▸ WHAT NEEDS TO BE DONE: Retype, word for word, every line from the one holding "1,000 SQ.FT." through the one holding "development of Harbor" in the entries below, both included, and only those lines.

(Source records)
•••••
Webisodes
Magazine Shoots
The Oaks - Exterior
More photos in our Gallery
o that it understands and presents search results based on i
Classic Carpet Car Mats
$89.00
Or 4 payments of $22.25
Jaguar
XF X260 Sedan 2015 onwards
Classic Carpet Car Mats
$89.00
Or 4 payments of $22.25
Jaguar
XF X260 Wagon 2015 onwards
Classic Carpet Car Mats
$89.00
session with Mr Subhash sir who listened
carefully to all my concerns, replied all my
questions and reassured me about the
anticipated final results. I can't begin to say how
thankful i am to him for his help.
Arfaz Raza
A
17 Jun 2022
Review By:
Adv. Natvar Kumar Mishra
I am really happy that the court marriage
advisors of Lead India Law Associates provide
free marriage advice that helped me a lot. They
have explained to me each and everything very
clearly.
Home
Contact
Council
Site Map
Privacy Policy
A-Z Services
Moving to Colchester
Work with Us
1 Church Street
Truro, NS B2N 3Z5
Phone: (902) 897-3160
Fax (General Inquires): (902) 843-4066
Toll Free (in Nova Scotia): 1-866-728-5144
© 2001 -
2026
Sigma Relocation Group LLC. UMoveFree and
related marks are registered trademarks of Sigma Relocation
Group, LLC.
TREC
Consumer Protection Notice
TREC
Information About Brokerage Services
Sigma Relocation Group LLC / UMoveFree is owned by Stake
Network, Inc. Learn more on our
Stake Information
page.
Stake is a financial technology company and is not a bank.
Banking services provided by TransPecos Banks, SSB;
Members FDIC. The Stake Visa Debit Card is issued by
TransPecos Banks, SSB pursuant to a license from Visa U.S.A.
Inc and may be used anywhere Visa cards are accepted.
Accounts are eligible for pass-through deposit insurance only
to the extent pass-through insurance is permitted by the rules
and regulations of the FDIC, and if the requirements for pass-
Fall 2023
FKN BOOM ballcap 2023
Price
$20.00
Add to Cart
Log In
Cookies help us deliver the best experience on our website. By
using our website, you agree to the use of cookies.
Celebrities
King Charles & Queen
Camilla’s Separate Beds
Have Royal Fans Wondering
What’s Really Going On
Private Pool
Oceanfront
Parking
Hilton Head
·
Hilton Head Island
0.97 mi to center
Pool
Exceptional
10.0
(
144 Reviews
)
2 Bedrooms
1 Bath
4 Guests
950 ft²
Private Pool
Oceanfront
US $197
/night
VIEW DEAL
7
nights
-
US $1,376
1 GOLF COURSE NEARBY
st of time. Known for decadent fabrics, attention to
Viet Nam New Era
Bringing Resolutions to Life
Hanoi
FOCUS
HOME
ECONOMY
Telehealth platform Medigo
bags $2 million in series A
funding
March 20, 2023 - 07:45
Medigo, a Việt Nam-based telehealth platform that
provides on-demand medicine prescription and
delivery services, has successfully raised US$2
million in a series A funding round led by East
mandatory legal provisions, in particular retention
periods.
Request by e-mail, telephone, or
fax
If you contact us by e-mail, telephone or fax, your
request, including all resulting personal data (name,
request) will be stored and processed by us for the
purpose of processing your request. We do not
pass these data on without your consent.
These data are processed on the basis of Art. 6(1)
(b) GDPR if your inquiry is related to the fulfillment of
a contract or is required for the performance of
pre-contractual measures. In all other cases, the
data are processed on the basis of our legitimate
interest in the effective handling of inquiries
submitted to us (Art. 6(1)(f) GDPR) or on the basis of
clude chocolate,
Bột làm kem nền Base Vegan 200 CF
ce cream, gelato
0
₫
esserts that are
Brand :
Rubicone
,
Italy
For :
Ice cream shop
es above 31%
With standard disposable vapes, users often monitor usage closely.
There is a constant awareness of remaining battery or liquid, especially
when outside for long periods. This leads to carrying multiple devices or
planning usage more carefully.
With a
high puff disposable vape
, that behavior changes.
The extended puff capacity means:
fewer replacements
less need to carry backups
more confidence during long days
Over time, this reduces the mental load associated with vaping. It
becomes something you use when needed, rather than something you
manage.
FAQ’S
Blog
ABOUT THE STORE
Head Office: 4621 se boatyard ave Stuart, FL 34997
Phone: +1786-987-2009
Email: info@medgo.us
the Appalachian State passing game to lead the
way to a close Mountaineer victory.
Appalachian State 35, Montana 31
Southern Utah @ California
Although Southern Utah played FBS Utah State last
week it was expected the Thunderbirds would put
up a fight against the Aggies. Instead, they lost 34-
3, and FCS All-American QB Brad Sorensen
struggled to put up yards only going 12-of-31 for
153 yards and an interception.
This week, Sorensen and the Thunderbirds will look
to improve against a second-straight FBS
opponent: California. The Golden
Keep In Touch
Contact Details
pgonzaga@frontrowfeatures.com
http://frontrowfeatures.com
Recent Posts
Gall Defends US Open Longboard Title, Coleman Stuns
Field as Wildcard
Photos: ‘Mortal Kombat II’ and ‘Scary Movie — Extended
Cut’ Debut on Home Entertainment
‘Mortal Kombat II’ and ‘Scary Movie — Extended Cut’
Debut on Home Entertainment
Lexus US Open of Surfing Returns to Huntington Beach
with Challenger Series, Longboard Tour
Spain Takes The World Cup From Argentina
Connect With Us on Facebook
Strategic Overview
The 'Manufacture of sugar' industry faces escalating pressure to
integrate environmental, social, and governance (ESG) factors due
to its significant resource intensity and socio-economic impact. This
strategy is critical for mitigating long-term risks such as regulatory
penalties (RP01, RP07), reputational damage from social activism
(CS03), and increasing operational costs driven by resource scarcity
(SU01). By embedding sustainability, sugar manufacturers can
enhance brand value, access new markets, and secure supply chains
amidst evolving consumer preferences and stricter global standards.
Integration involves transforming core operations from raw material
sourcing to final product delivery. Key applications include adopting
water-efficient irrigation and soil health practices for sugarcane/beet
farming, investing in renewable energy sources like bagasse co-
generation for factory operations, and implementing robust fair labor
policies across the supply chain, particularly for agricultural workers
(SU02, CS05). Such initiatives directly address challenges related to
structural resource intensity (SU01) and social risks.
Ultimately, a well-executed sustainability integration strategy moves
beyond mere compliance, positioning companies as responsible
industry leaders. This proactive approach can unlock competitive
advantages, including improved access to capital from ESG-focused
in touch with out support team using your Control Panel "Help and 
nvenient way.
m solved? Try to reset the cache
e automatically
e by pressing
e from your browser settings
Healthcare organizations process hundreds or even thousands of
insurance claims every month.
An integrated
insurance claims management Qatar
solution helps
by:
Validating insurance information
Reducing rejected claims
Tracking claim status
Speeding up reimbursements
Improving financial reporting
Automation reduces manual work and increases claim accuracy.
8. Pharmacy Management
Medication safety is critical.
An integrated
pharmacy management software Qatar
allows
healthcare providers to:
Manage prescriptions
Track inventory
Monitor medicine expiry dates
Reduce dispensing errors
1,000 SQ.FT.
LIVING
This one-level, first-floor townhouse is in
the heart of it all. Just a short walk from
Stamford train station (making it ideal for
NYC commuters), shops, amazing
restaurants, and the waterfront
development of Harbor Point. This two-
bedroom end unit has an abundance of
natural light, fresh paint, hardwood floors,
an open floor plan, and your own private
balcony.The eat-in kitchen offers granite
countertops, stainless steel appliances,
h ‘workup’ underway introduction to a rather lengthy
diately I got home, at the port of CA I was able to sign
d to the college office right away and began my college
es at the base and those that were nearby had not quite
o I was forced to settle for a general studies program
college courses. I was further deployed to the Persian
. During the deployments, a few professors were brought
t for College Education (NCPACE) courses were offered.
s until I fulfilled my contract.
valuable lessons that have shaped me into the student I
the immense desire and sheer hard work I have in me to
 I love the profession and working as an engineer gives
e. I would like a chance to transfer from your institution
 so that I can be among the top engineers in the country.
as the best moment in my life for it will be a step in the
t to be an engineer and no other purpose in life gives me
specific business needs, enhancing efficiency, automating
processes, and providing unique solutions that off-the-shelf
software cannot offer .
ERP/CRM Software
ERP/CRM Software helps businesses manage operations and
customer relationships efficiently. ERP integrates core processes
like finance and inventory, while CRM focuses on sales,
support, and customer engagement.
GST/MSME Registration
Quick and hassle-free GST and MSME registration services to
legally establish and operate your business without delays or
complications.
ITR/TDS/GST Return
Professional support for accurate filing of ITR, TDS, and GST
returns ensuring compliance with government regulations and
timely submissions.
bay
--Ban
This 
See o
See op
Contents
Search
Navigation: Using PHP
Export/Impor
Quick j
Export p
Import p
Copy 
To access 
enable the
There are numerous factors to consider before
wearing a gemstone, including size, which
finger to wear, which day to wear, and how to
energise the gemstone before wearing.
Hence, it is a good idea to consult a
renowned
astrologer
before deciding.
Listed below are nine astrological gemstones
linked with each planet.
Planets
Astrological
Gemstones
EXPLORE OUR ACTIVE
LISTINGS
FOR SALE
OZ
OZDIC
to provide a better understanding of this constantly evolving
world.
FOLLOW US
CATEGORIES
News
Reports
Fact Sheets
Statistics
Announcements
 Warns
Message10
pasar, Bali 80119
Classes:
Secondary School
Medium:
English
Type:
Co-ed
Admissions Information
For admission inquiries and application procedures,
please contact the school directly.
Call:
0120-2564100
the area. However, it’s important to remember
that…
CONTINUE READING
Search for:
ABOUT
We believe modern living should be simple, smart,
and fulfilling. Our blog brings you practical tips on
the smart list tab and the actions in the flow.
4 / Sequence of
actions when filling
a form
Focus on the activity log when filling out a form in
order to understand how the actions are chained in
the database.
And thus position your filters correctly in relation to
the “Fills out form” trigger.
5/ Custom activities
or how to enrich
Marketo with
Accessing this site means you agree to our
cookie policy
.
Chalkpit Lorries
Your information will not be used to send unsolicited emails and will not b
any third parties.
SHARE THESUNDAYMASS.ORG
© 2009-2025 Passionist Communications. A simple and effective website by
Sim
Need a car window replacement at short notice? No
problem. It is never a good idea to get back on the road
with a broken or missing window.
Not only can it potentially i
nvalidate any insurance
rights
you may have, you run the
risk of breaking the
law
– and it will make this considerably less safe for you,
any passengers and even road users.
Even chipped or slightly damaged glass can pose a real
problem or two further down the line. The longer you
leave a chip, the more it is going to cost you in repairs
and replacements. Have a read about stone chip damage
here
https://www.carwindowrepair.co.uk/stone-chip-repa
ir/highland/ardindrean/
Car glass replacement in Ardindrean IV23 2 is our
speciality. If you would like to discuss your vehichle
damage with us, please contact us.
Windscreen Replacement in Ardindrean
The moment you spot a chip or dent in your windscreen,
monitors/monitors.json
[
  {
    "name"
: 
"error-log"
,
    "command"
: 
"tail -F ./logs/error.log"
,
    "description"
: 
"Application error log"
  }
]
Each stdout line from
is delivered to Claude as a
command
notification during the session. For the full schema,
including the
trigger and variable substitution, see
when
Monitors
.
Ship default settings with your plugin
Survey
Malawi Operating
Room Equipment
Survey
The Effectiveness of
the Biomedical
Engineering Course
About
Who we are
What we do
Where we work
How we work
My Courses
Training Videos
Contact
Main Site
•••••
▸ WRITTEN SOLUTION:
1,000 SQ.FT.
LIVING
This one-level, first-floor townhouse is in
the heart of it all. Just a short walk from
Stamford train station (making it ideal for
NYC commuters), shops, amazing
restaurants, and the waterfront
development of Harbor Point. This two-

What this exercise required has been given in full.